Sobre Lixo, Lixeiras e Lixeiros

11 fevereiro 2021 - 05h00
Certa vez ouvi uma definição de que lixo é "qualquer produto usado e descartado no lugar errado".
Então para reduzir o lixo, é preciso refletir antes de se consumir: é possível usar algo já utilizado no lugar do novo produto que se deseja comprar? Eis o princípio do reuso. Em seguida, se o consumo for realmente imprescindível, o questionamento recai sobre a quantidade a ser consumida. Eis o princípio da redução.
Tanto para reduzir quanto para reusar há uma série de dilemas. O reusar muitas vezes significa aproveitar o caderno do ano passado, a roupa do irmão mais velho, do vizinho, primo, colega. No entanto, não parece que esse ato seja apreciado na sociedade de consumo. O reuso nessa medida implica na mudança radical de hábitos. O reduzir, por sua vez, implica em luta sem trégua ao marketing que busca convencer-nos a consumir o que não precisamos.
Depois de reduzir e reutilizar, no ato pós-consumo, deve-se pensar no reciclar. Ao considerar que 50% dos resíduos sólidos urbanos são orgânicos, o primeiro passo é separar o orgânico dos outros resíduos que facilmente pode transformar-se em composto orgânico e voltar para a terra; o restante é dividido em recicláveis e inservíveis: os recicláveis podem ser bem acondicionados e entregues em cooperativas na ausência de um serviço público municipal decente de coleta seletiva; os inservíveis serão descartados e terão o aterro sanitário como destino. Parcela imensa do inservível é embalagem geralmente de plástico. 

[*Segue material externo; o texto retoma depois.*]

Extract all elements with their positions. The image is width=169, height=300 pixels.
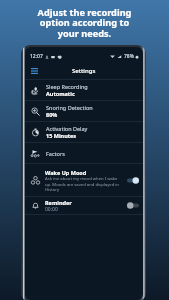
staticText: Automatic — [46, 90, 75, 97]
staticText: Adjust the recording option according to… — [0, 6, 169, 40]
staticText: Factors — [46, 150, 65, 157]
staticText: 15 Minutes — [46, 132, 77, 139]
staticText: Reminder — [45, 199, 72, 206]
staticText: Sleep Recording — [46, 83, 88, 90]
button[interactable]: Menu — [28, 65, 40, 77]
staticText: 12:07 — [30, 53, 43, 60]
button[interactable]: Reminder — [25, 197, 143, 214]
staticText: 80% — [46, 111, 58, 118]
button[interactable]: Wake Up Mood — [25, 164, 143, 196]
staticText: 78% — [124, 53, 134, 60]
button[interactable]: Toggle off — [127, 201, 139, 210]
staticText: Wake Up Mood — [45, 169, 87, 176]
button[interactable]: Factors — [25, 143, 143, 163]
staticText: Settings — [72, 67, 96, 75]
button[interactable]: Sleep Recording — [25, 80, 143, 100]
button[interactable]: Activation Delay — [25, 122, 143, 142]
staticText: Activation Delay — [46, 125, 88, 132]
staticText: Ask me about my mood when I wake up. Moo… — [45, 176, 119, 192]
button[interactable]: Toggle on — [127, 176, 139, 185]
staticText: Snoring Detection — [46, 104, 93, 111]
staticText: 00:00 — [45, 206, 58, 213]
button[interactable]: Snoring Detection — [25, 101, 143, 121]
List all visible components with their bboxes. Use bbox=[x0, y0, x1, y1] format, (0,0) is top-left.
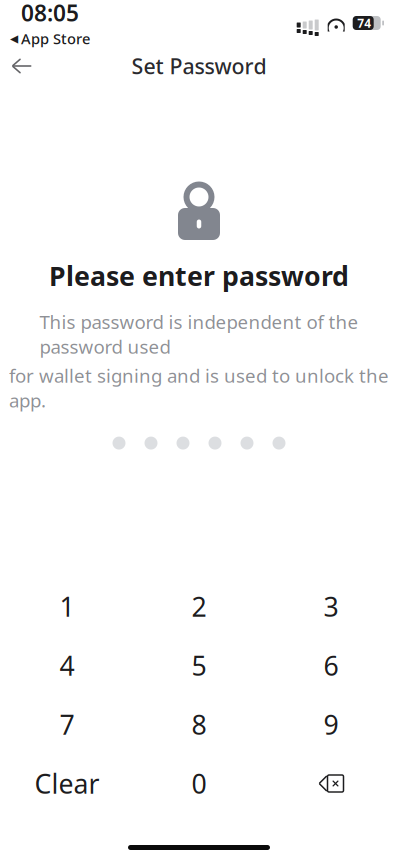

Essa relação com o lixo é refletida de forma muito filosófica pelo escritor Ítalo Calvino no conto "La poubelle agréée". Neste conto que vale ser lido em sua íntegra destaco duas passagens:
A primeira é sobre o poder de regulação do Estado para padronizar lixeiras, transporte, transbordo, destino do resíduo bem como a política de reciclagem e nesse aspecto diz o autor que "a reforma que se anuncia como mais necessária e urgente será a da separação do lixo conforme suas qualidades e os diversos destinos, incineração ou reciclagem, para que ao menos parte do que arrancamos dos tesouros do mundo não se perca para sempre, mas reencontre os caminhos da recuperação e do reaproveitamento; o eterno retorno do efêmero".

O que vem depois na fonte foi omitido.